(Exercise data Opens)
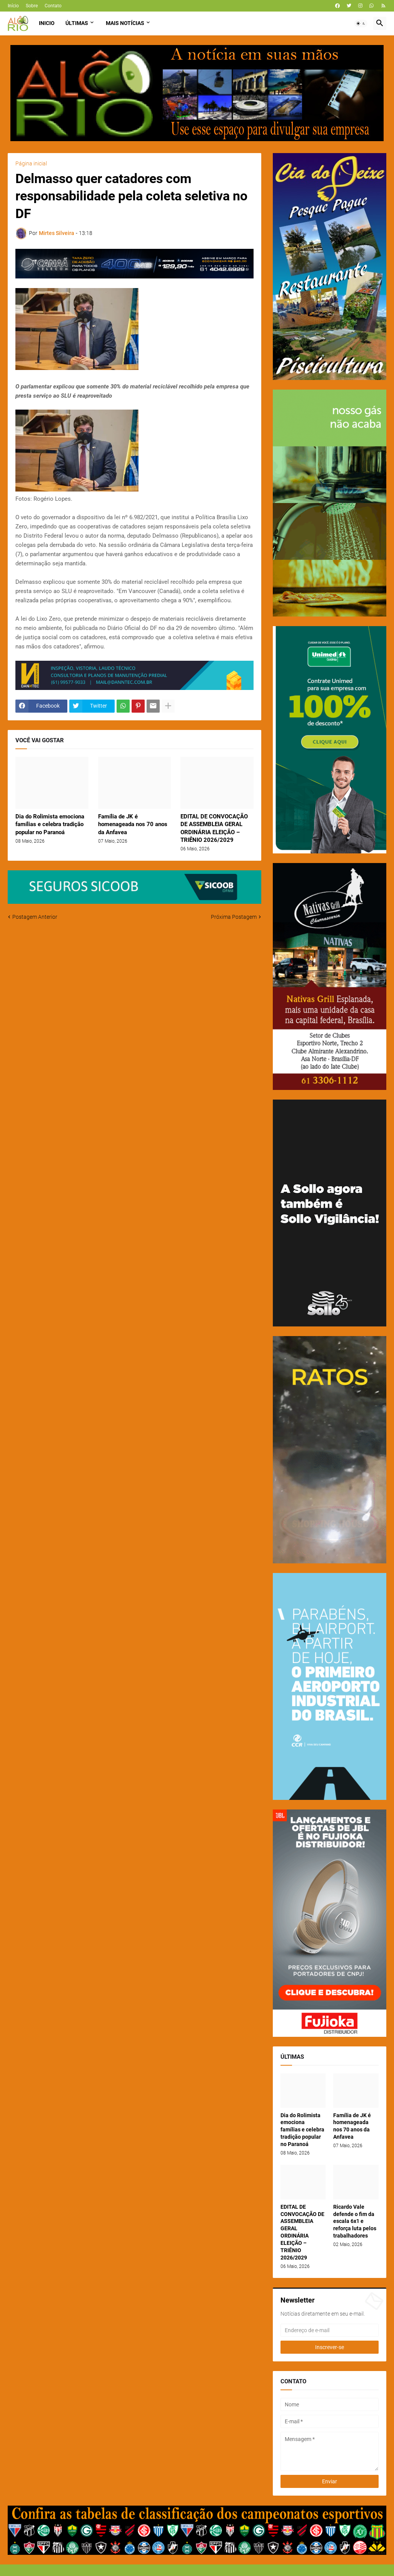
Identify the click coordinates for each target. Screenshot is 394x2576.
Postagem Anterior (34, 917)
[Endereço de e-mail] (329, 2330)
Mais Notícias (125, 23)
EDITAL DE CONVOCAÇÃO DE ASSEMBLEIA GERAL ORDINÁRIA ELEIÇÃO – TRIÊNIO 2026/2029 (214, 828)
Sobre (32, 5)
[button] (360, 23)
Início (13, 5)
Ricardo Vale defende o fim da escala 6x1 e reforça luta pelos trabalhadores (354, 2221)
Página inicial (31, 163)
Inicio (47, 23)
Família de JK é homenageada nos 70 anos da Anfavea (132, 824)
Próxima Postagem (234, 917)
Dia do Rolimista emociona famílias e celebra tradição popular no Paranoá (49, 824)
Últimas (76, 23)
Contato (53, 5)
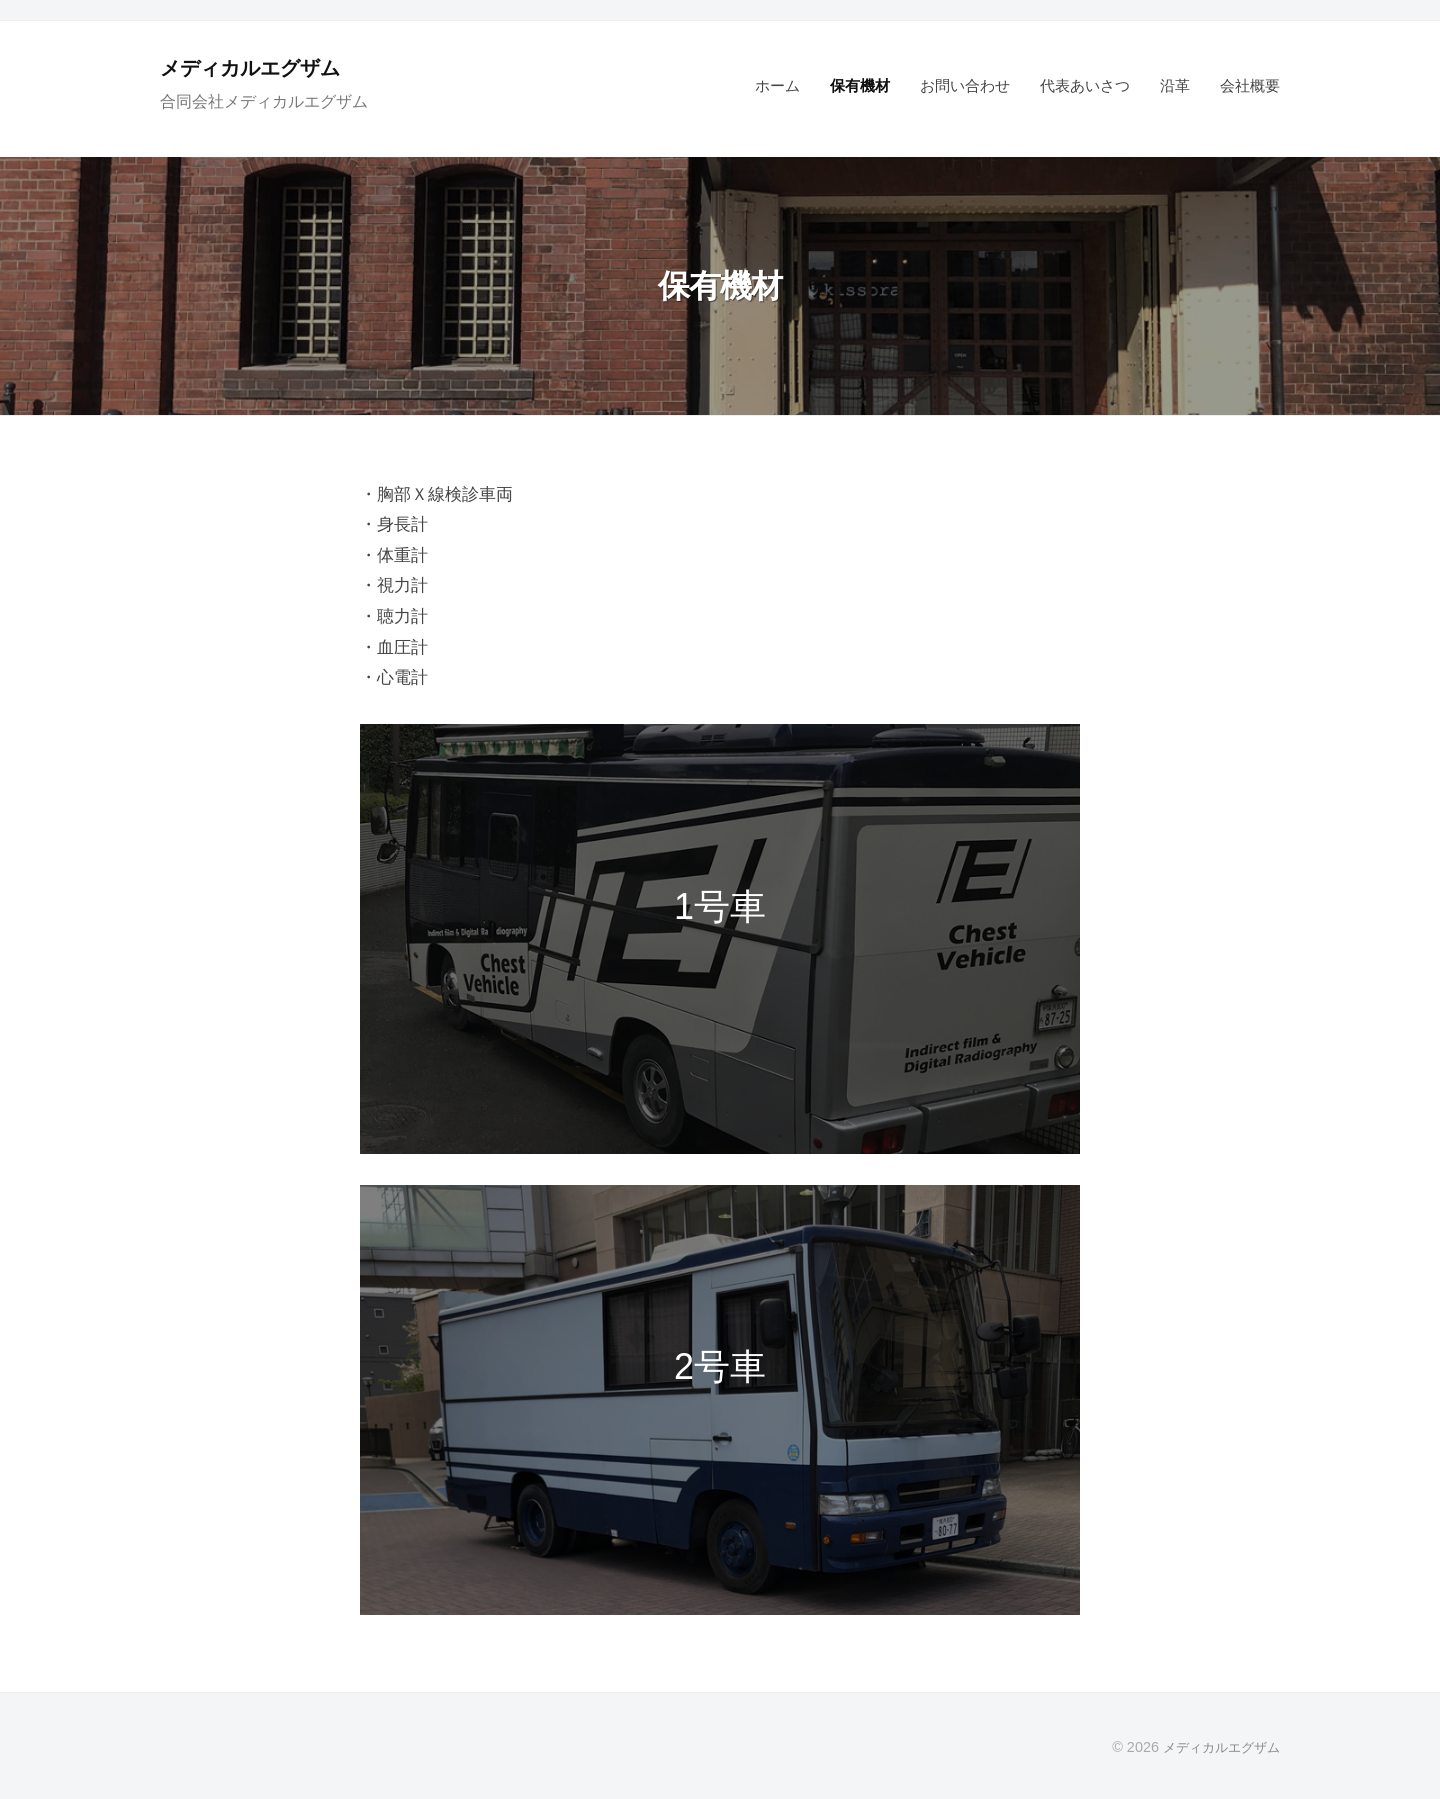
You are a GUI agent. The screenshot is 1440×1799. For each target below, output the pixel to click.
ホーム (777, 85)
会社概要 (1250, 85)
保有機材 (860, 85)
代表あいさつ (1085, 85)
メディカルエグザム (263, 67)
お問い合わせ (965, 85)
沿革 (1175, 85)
(Exercise data Closes)
- **What is needed**
How many lines in the entries above hold the string "each"? Answer with the number and nothing more.

- **Task solution**
2